3.murad zamanındaki iran seferlerine kadar, kapıkulu süvarilerinin sayısı, her biri 500 kişilik bölükler halinde vezirlerin maiyetine verilen 2500 kişi ve adeta veziriazamın muhafız kıtası gibi doğrudan onun emrinde bulunan 1000 kişi dahil olmak üzere, 14-16 bin kişi arasında sabit kaldı. iran seferleri sonucunda, bilhassa batı kaynaklı 1590 ve 1594 tarihli raporlardan anlaşılabileceği üzere, sayıları yaklaşık 40 bine çıkacak şekilde takviye edilmişlerdi.
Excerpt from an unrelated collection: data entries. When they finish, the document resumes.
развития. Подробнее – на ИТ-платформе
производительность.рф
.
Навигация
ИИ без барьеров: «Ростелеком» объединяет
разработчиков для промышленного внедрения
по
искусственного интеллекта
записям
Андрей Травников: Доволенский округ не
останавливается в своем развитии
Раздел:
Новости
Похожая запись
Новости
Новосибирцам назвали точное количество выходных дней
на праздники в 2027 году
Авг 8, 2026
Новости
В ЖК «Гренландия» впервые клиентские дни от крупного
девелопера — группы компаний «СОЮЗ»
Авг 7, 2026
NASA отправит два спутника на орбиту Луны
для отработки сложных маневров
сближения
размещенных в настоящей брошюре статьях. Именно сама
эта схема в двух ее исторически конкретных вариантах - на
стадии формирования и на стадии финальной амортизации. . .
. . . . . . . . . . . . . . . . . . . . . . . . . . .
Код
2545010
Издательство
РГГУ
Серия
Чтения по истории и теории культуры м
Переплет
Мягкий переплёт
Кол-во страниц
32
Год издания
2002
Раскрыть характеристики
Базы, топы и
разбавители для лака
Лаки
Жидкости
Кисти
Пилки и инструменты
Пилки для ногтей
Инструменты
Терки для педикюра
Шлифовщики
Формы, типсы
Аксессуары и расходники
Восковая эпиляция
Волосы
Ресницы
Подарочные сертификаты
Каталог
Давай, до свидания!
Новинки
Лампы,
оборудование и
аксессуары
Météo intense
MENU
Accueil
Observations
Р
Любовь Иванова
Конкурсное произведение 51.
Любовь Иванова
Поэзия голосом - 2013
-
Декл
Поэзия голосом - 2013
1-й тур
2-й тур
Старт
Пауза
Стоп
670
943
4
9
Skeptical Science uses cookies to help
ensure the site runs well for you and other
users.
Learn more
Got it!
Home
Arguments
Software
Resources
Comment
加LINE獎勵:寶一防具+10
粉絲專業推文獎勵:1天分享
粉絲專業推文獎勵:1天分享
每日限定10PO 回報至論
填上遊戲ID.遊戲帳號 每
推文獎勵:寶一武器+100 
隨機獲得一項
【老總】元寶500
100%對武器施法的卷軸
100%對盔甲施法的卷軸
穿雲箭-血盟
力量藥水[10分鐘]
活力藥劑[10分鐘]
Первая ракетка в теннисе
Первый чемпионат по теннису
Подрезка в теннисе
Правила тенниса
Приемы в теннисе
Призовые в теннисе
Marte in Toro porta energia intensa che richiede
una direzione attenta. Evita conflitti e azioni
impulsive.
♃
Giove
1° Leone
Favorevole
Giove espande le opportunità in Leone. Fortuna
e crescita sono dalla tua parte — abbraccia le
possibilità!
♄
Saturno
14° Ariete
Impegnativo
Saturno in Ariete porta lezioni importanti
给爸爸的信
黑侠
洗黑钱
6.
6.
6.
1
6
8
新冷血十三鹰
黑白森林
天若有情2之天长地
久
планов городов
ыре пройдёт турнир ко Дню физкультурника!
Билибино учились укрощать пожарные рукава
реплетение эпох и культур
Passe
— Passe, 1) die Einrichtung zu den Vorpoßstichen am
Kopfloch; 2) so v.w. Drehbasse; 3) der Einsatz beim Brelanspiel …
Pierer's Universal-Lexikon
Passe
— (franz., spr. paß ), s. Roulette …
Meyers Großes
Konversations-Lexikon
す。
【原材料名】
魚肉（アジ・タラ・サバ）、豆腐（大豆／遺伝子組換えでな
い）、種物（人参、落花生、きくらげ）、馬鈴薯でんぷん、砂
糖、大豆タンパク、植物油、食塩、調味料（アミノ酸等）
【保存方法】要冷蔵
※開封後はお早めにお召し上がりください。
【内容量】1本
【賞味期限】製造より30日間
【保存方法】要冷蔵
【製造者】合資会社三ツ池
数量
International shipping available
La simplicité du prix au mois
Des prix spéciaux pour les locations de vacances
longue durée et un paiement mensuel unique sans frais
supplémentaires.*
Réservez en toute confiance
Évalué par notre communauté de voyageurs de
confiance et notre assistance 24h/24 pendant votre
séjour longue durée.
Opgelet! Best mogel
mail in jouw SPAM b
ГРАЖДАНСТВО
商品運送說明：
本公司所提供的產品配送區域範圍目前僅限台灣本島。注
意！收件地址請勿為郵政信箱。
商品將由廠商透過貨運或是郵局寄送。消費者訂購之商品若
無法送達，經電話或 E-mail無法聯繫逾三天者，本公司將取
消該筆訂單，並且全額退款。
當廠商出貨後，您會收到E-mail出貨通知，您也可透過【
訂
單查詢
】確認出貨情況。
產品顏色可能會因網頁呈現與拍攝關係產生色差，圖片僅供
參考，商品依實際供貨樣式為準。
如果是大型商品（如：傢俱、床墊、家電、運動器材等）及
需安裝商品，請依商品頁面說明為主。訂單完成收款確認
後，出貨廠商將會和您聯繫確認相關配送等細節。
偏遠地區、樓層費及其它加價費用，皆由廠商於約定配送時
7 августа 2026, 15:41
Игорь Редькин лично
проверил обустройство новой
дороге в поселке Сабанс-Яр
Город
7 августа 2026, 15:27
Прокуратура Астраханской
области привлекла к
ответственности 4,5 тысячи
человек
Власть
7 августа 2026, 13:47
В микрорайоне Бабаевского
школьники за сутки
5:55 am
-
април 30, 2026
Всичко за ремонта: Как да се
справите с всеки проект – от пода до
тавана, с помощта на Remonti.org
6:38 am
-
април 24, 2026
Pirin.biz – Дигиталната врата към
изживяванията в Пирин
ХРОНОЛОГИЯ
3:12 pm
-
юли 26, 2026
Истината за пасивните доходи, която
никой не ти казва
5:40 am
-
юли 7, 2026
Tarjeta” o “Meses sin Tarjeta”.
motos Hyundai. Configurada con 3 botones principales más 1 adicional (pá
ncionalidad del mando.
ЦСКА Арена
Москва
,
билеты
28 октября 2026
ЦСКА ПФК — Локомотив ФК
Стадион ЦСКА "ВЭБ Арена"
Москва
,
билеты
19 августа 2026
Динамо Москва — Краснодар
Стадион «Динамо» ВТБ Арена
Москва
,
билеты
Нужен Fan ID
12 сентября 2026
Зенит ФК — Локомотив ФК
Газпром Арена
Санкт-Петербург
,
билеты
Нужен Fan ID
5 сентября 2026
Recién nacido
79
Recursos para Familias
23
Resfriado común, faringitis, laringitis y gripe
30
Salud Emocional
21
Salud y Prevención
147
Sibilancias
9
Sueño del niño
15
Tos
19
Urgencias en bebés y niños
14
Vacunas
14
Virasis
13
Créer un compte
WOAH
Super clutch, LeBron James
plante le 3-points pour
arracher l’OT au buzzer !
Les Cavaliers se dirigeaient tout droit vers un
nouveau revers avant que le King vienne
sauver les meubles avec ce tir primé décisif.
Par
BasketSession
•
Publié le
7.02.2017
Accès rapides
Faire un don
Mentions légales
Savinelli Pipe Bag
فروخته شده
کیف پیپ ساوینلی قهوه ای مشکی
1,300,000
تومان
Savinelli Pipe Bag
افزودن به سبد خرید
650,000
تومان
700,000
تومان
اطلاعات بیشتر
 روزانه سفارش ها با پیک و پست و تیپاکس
halbuki sayılarının bu denli yükselmesi, bu seçkin birliklerin bozulmaya başladığını gösteriyordu. iran seferleri, bu açıdan iki sebepten ötürü osmanlı askeri teşkilatına uğursuz gelmişti. öncelikle sefere bu kadar büyük sayıda birlikler çıkarabilmek için eski asker toplama yöntemlerinden vazgeçmek ve eksik kalan yerleri yalnızca sarayın içoğlanı ocaklarından doldurmak yerine, sipahilerin arasına onlarla aynı hünerlere sahip olmayan ne kadar vasıfsız adam varsa almak zorunda kaldılar. ikinci olarak, bu savaşlarda yalnızca insan olarak değil iyi atlar bakımından da maruz kalınan büyük kayıplar sipahi birliklerini öyle bir hle getirdi ki, o dönemden sonra bir daha eski ihtişamlı günlerine geri dönemediler.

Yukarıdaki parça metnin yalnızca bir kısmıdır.